Tuesday, February 16, 2010

Health Care? What Health Care?

Whatever happened to health care reform? We’re capturing Taliban big shots in Pakistan; we’re all watching the Olympics (are we?); sitting Senators are dropping like flies; Republicans are beginning to salivate—especially if they’re to the right of Goldwater.
I didn’t vote for Obama; I didn’t care much for most of his positions but I did think he might actually do something to upgrade our healthcare system. That got me momentarily excited. I’ve been waiting for that ever since my dad told me that the medical profession forced most bankruptcies in this country—way back in the 1950s.
It’s still true. And when it comes to the great squeaks and squawks from the Right about how I would lose my choice and we’d lose medical efficiency if the government got involved (single payer) in our health care—whooooo hah!
Oh my. There is no imaginable way my medical care could be less efficient if the government were involved than my private insurance has proven to be in the past few weeks. Oh me. It seems that the retirement people who service my account decided to change prescription plans on me at the beginning of this year.
It has taken me six weeks to get all my prescriptions straightened out. There are some that I now cannot order for more than a month (more co-pays, goodie, goodie). Others will require “prior authorization” with the new company.
But, I am assured, if we had a single payer that went on handling my prescriptions on the same basis, year after year, things would be vastly more inefficient (and aggravating). Nuts. It couldn’t possibly be. My wife has found a discount store where she can get her one prescription for about the equivalent of one of my co-pays. She doesn’t plan to involve insurance at all.
The present system is madness. Each medical practice has to have several people in a back office madly sorting out fifty or sixty different insurance plans. Tell me that doesn’t cost the patient money. And my pharmacy has a huge list of prescription plans—and they just spent long minutes on the phone for me trying to straighten my new one out.
My former prescription plan was dropped because it was deemed too expensive. The new one costs less and is far more hassle. And far more co-pays. For me there is no perceivable benefit.
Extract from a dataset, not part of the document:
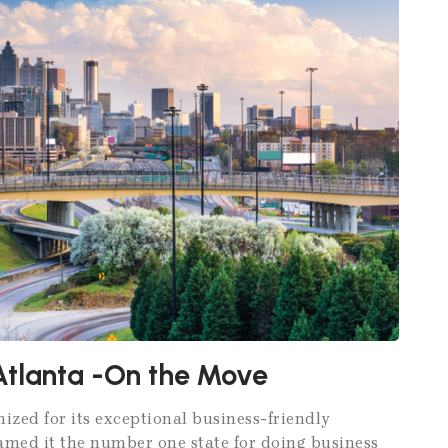
Atlanta -On the Move
nized for its exceptional business-friendly
named it the number one state for doing business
There is no single payer saying to the enormously profitable pharmaceutical companies, “This is all you can charge.”
Or to the medical equipment suppliers, “You cannot charge patients over one hundred dollars for a device that costs you under ten.” Oh, what a bill of goods the American people have been sold by those who make money off their health care!
The Democrats, looking forward to this fall’s elections, shuddering at the angry tea party rants (held by people who seem not to realize that Medicare is basically a single payer governmental program that seems to make Right Wingers very happy), are backing off the whole issue of health care reform.
Let’s admit they screwed it up from the outset. The Bible, with all its ruels, only comes in at a few pages over a thousand—and it took over a thousand years to write—about a page a year. In a single year, Democrats—and Obama—created a monstrosity with over 2,000 pages.
And now they’re walking away from it. Pretending it isn’t there. I guess I can’t blame them—it’s hard to find another job with as many perks as a Congressman gets. I’ve waited for sane health care for over half a century. Guess I’ll have to keep waiting.
Now I have no reason left for liking Obama. Honestly.